I say shuffle, because we had the (un)Holy Trinity plugged into a 3000VA UPS unit which was way overkill for the wattage involved. The Beowulf cluster, on the other hand, with about 15 processors between its 6 machines, was a huge powerhog whose lust for current could just barely be satisfied by a 3000VA unit. So the process involved shutting down 10 machines, unplugging them all from the wall and/or UPS, moving 3 of them out of their rack, plopping down the UPSes at the bottom of that rack (trust me, you do not want 400 pounds of steel, lead, and battery acid sitting on top of your blade servers), stacking the three displaced machines on top of the UPSes (one of these days I'll figure out the infernal mechanics of mounting rails, one of these days...), and then plugging all the machines into their appropriate UPSes. A simple process, aside from the heavy lifting. Simple, that is, until you factor in my characteristic clumsiness.

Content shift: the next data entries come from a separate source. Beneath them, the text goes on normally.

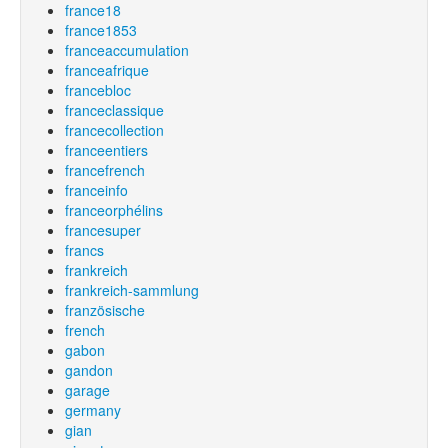
france18
france1853
franceaccumulation
franceafrique
francebloc
franceclassique
francecollection
franceentiers
francefrench
franceinfo
franceorphélins
francesuper
francs
frankreich
frankreich-sammlung
französische
french
gabon
gandon
garage
germany
gian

Specifically, I decided to move the three machines (the web server, the mail server, and the quad-xeon node of the beowulf cluster) out of the rack while they were still connected, so as to take care of the heavy lifting before the scheduled maintenance window. Everything went fine until I decided to push them a bit further out of the way, and to my horror felt the give of a power switch. The sad thing is that I knew that the servers had power switches in the back. I noticed them and carefully avoided placing my hands anywhere near them while pulling them out of the rack and placing them on the floor. And then I decided to give the machines a little nudge. Oops.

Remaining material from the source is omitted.